- 1Department of Medicine, University of California Los Angeles, Los Angeles, CA, United States
- 2Centro de Investigación Interdisciplinaria en Sexualidad Sida y Sociedad, Universidad Peruana Cayetano Heredia, Lima, Peru
- 3Departments of Medicine and Population and Public Health Sciences, Keck School of Medicine of the University of Southern California, Los Angeles, CA, United States
The quest for a syphilis vaccine to provide protection from infection or disease began not long after the isolation of the first Treponema pallidum subspecies pallidum (T. pallidum) strain in 1912. Yet, a practical and effective vaccine formulation continues to elude scientists. Over the last few years, however, efforts toward developing a syphilis vaccine have increased thanks to an improved understanding of the repertoire of T. pallidum outer membrane proteins (OMPs), which are the most likely syphilis vaccine candidates. More has been also learned about the molecular mechanisms behind pathogen persistence and immune evasion. Published vaccine formulations based on a subset of the pathogen’s OMPs have conferred only partial protection upon challenge of immunized laboratory animals, primarily rabbits. Nonetheless, those experiments have improved our approach to the choice of immunization regimens, adjuvants, and vaccine target selection, although significant knowledge gaps remain. Herein, we provide a brief overview on current technologies and approaches employed in syphilis vaccinology, and possible future directions to develop a vaccine that could be pivotal to future syphilis control and elimination initiatives.
Introduction
Syphilis, caused by the spirochete Treponema pallidum subspecies pallidum (T. pallidum), remains a significant global and public health problem.

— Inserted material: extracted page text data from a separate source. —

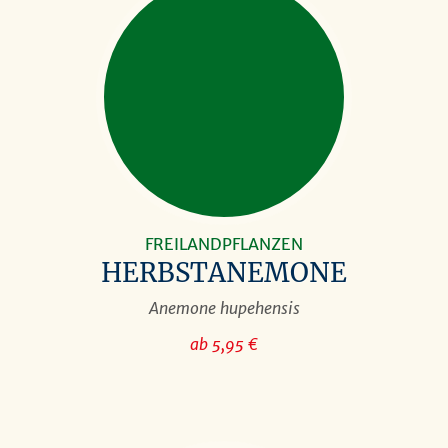
FREILANDPFLANZEN
HERBSTANEMONE
Anemone hupehensis
ab 5,95 €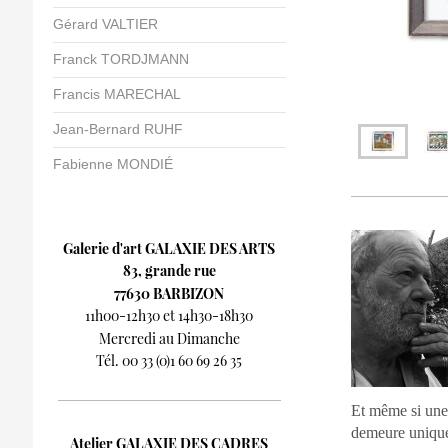
Gérard VALTIER
Franck TORDJMANN
Francis MARECHAL
Jean-Bernard RUHF
Fabienne MONDIÉ
Galerie d'art GALAXIE DES ARTS
83, grande rue
77630 BARBIZON
11h00-12h30 et 14h30-18h30
Mercredi au Dimanche
Tél. 00 33 (0)1 60 69 26 35
Et même si une 
demeure unique 
Atelier GALAXIE DES CADRES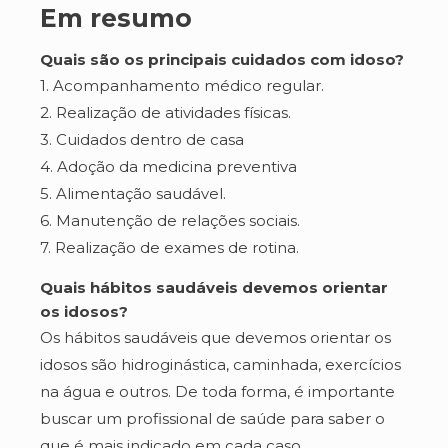
Em resumo
Quais são os principais cuidados com idoso?
1. Acompanhamento médico regular.
2. Realização de atividades físicas.
3. Cuidados dentro de casa
4. Adoção da medicina preventiva
5. Alimentação saudável.
6. Manutenção de relações sociais.
7. Realização de exames de rotina.
Quais hábitos saudáveis devemos orientar
os idosos?
Os hábitos saudáveis que devemos orientar os
idosos são hidroginástica, caminhada, exercícios
na água e outros. De toda forma, é importante
buscar um profissional de saúde para saber o
que é mais indicado em cada caso.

The disease is still endemic in low- and middle-income countries and resurgent in high-income ones. In the United States, the number of syphilis cases in 2020 was the highest since 2000 (1). Furthermore, congenital syphilis transmission is the most common infection associated with fetal loss or stillbirth in low-income settings, with an estimated 1.4 million pregnant women infected every year globally, resulting in an estimated 305,000 prenatal or perinatal deaths, and 215,000 infants born prematurely and/or with clinical signs of syphilis (2, 3). Past public health initiatives to eliminate syphilis and congenital syphilis promoted by the Centers for Disease Control and Prevention (CDC) and the World Health Organization (WHO), have significantly reduced syphilis incidence, but have not achieved their intended elimination goals. Thus, new tools are needed to aid the currently available diagnostic tests and therapeutic options.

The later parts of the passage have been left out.